UNA CIUDAD MARAVILLOSA

TRAS escalar el ángulo más alto de un precipicio, la luna se hizo visible. La noche, por un momento, había cubierto con su capa la ciudad, que había sido trazada de forma simétrica según unos planos ordenados y pulcros. En dos dimensiones, esto es, a lo largo y ancho, las calles se entrecruzaban con una regular exactitud y toda la monotonía de que es capaz la ciencia de los hombres. Pero era como si la ciudad se hubiera echado a reír, se hubiera liberado y, en la tercera dimensión, se alzara para sostener todo aquello que, irregular y negligente, se rebela contra el dominio humano.

Incluso allí, en aquellas alturas, el hombre había seguido aferrándose a sus simetrías, proclamando que aquellas montañas eran edificios. En hileras rigurosamente ordenadas miles de ventanas se miraban unas a otras con precisión, todas perfectamente simétricas, todas idénticas, hasta tal punto que nadie sería capaz de adivinar durante el día que allí pudiera ocultarse misterio alguno. Esto era así bajo la luz solar. Sin embargo, al llegar el crepúsculo, aunque todo permanecía igualmente ordenado, tan regular y científico como sólo puede serlo el trabajo del hombre y de las abejas, la niebla comenzaba a volverse más densa y oscura. Y entonces primero desaparecía el edificio Walworth, que regresaba a sus orígenes, muy lejos de toda obediencia al hombre, para ocupar el lugar que le corresponde entre las montañas. Yo lo he visto erguirse, con las vertientes más bajas de sus tejados invisibles a la luz del crepúsculo, mientras tan sólo se distinguían sus agujas recortadas contra el cielo más claro, como sólo se yerguen las montañas. Todavía las ventanas del resto de los edificios permanecían en sus hileras regulares —todas en silencio, una junto a otra—, aún inalteradas, como aguardando a un solo movimiento furtivo para entonces escapar de los planos del hombre y volver a deslizarse hasta el misterio y la leyenda, igual que los gatos cuando huyen sigilosamente sobre sus pies de terciopelo del hogar familiar amparados en la oscuridad y en la luz de la luna.

Y al fin la noche caía y llegaba el momento. Se encendía una ventana. A lo lejos, con su luz anaranjada, otra más resplandecía. Ventana tras ventana empezaban a brillar, pero aún faltaban muchas para estar todas encendidas. Seguramente, si algún hombre moderno con sus planes brillantes gobernara alguna vez aquel lugar, pulsaría algún interruptor que pudiera encenderlas todas a la vez. Pero aún seguía perteneciendo al hombre antiguo del que hablan las viejas canciones y a cuyo espíritu todavía son familiares las leyendas extraordinarias y las montañas misteriosas.
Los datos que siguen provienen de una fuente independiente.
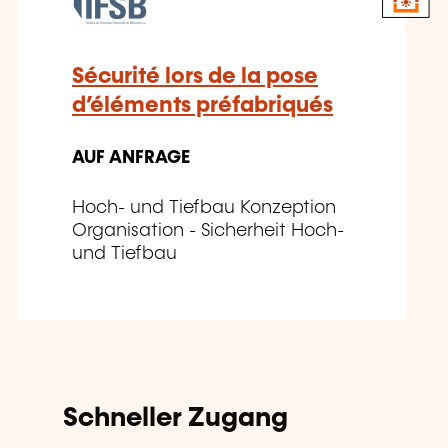
Sécurité lors de la pose
d’éléments préfabriqués
AUF ANFRAGE
Hoch- und Tiefbau Konzeption
Organisation - Sicherheit Hoch-
und Tiefbau
Schneller Zugang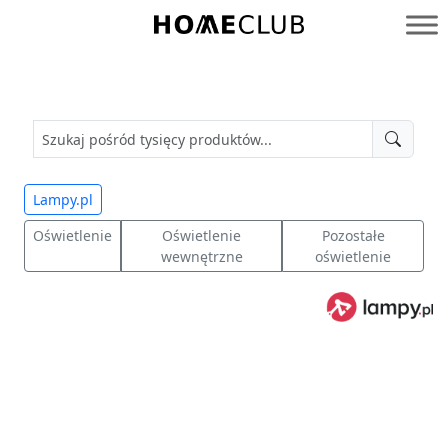
Przejdź
do
Homeclub
treści
Lampy.pl
Oświetlenie
Oświetlenie
Pozostałe
wewnętrzne
oświetlenie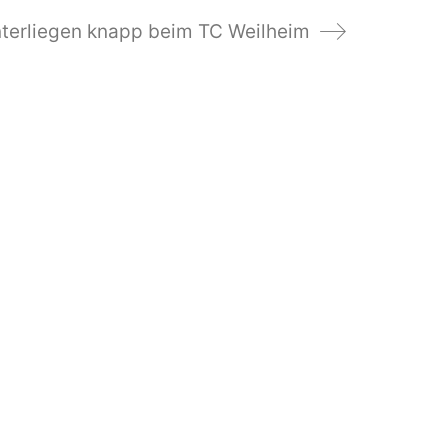
terliegen knapp beim TC Weilheim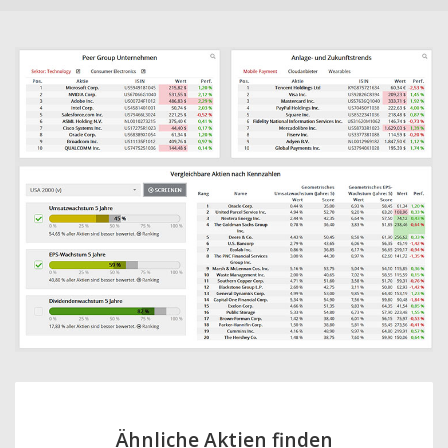
Ähnliche Aktien finden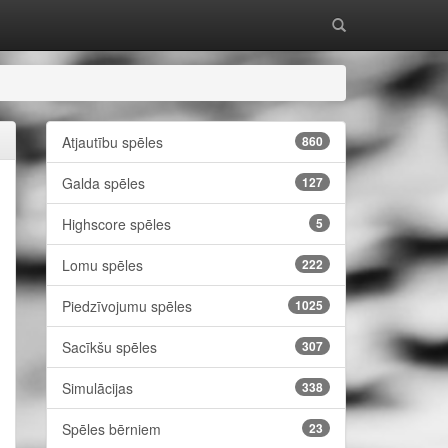
Atjautību spēles
860
Galda spēles
127
Highscore spēles
5
Lomu spēles
222
Piedzīvojumu spēles
1025
Sacīkšu spēles
307
Simulācijas
338
Spēles bērniem
23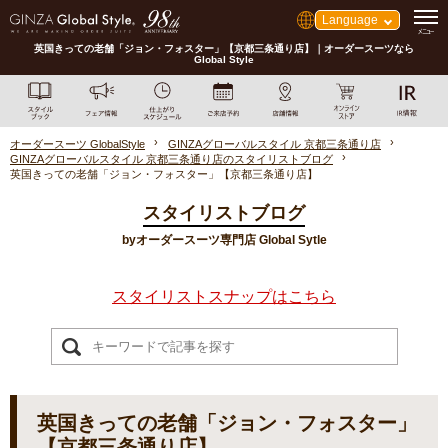
Language
英国きっての老舗「ジョン・フォスター」【京都三条通り店】｜オーダースーツなら
Global Style
オーダースーツ GlobalStyle
GINZAグローバルスタイル 京都三条通り店
GINZAグローバルスタイル 京都三条通り店のスタイリストブログ
英国きっての老舗「ジョン・フォスター」【京都三条通り店】
スタイリストブログ
byオーダースーツ専門店 Global Sytle
スタイリストスナップはこちら
英国きっての老舗「ジョン・フォスター」
【京都三条通り店】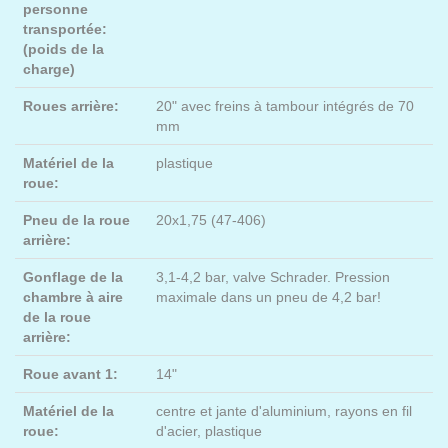
personne
transportée:
(poids de la
charge)
Roues arrière:
20" avec freins à tambour intégrés de 70
mm
Matériel de la
plastique
roue:
Pneu de la roue
20x1,75 (47-406)
arrière:
Gonflage de la
3,1-4,2 bar, valve Schrader. Pression
chambre à aire
maximale dans un pneu de 4,2 bar!
de la roue
arrière:
Roue avant 1:
14"
Matériel de la
centre et jante d'aluminium, rayons en fil
roue:
d'acier, plastique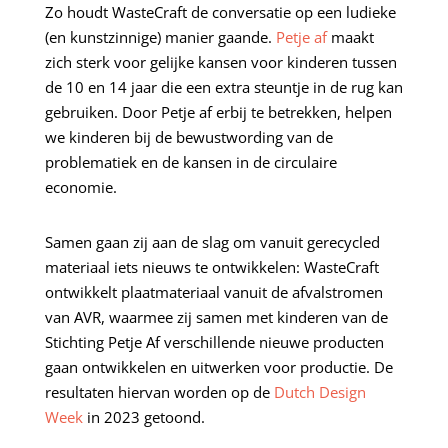
Zo houdt WasteCraft de conversatie op een ludieke
(en kunstzinnige) manier gaande.
Petje af
maakt
zich sterk voor gelijke kansen voor kinderen tussen
de 10 en 14 jaar die een extra steuntje in de rug kan
gebruiken. Door Petje af erbij te betrekken, helpen
we kinderen bij de bewustwording van de
problematiek en de kansen in de circulaire
economie.
Samen gaan zij aan de slag om vanuit gerecycled
materiaal iets nieuws te ontwikkelen: WasteCraft
ontwikkelt plaatmateriaal vanuit de afvalstromen
van AVR, waarmee zij samen met kinderen van de
Stichting Petje Af verschillende nieuwe producten
gaan ontwikkelen en uitwerken voor productie. De
resultaten hiervan worden op de
Dutch Design
Week
in 2023 getoond.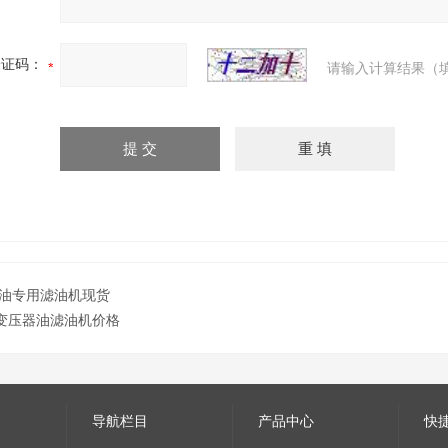
验证码：
请输入计算结果（
油专用滤油机现货
变压器油滤油机价格
导航栏目
产品中心
快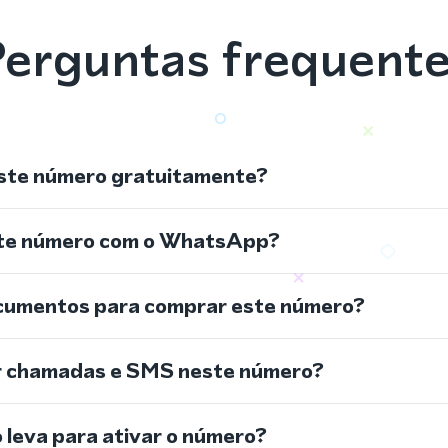
erguntas frequent
ste número gratuitamente?
ste número com o WhatsApp?
cumentos para comprar este número?
r chamadas e SMS neste número?
leva para ativar o número?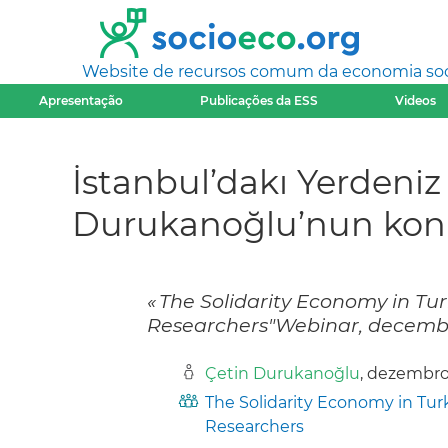
Website de recursos comum da economia socia
Apresentação
Publicações da ESS
Videos
İstanbul’dakı Yerdeniz
Durukanoğlu’nun kon
« The Solidarity Economy in Tu
Researchers"Webinar, decembe
Çetin Durukanoğlu
, dezembr
The Solidarity Economy in Tur
Researchers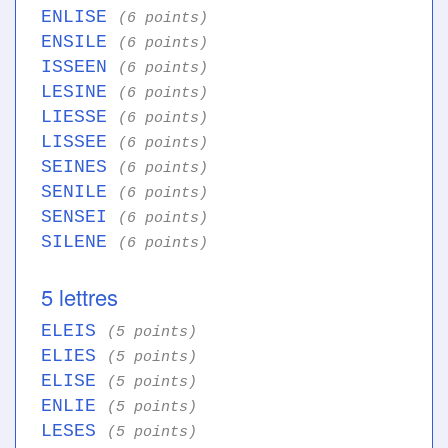
ENLISE
(6 points)
ENSILE
(6 points)
ISSEEN
(6 points)
LESINE
(6 points)
LIESSE
(6 points)
LISSEE
(6 points)
SEINES
(6 points)
SENILE
(6 points)
SENSEI
(6 points)
SILENE
(6 points)
5 lettres
ELEIS
(5 points)
ELIES
(5 points)
ELISE
(5 points)
ENLIE
(5 points)
LESES
(5 points)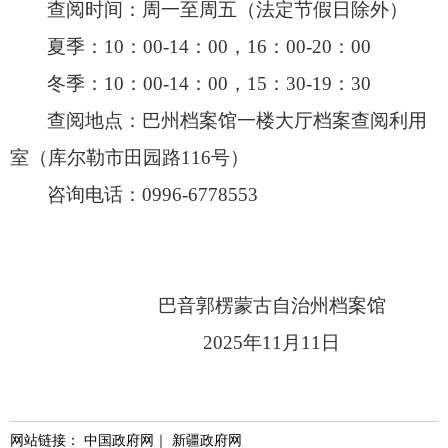
查阅时间：周一至周五（法定节假日除外）
夏季：10：00-14：00，16：00-20：00
冬季：10：00-14：00，15：30-19：30
查阅地点：巴州档案馆一楼大厅档案查阅利用
室（库尔勒市田园路116号）
咨询电话：0996-6778553
巴音郭楞蒙古自治州档案馆
2025年11月11日
网站链接：
中国政府网
｜
新疆政府网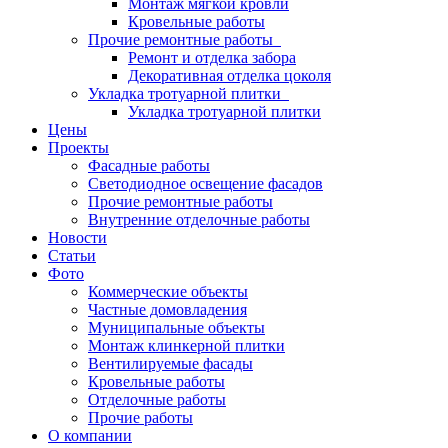
Монтаж мягкой кровли
Кровельные работы
Прочие ремонтные работы
Ремонт и отделка забора
Декоративная отделка цоколя
Укладка тротуарной плитки
Укладка тротуарной плитки
Цены
Проекты
Фасадные работы
Светодиодное освещение фасадов
Прочие ремонтные работы
Внутренние отделочные работы
Новости
Статьи
Фото
Коммерческие объекты
Частные домовладения
Муниципальные объекты
Монтаж клинкерной плитки
Вентилируемые фасады
Кровельные работы
Отделочные работы
Прочие работы
О компании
Una a una las ventanas empezaron a resplandecer desde los precipicios; en algunas parpadeaba una luz; otras seguían aún a oscuras. Los planos ordenados del hombre habían desaparecido, y nos hallábamos en medio de vastas alturas que iluminaban balizas indescifrables.

Había visto antes esa clase de ciudades, y había hablado de ellas en el Libro de las maravillas.

Allí, en Nueva York, un poeta fue recibido.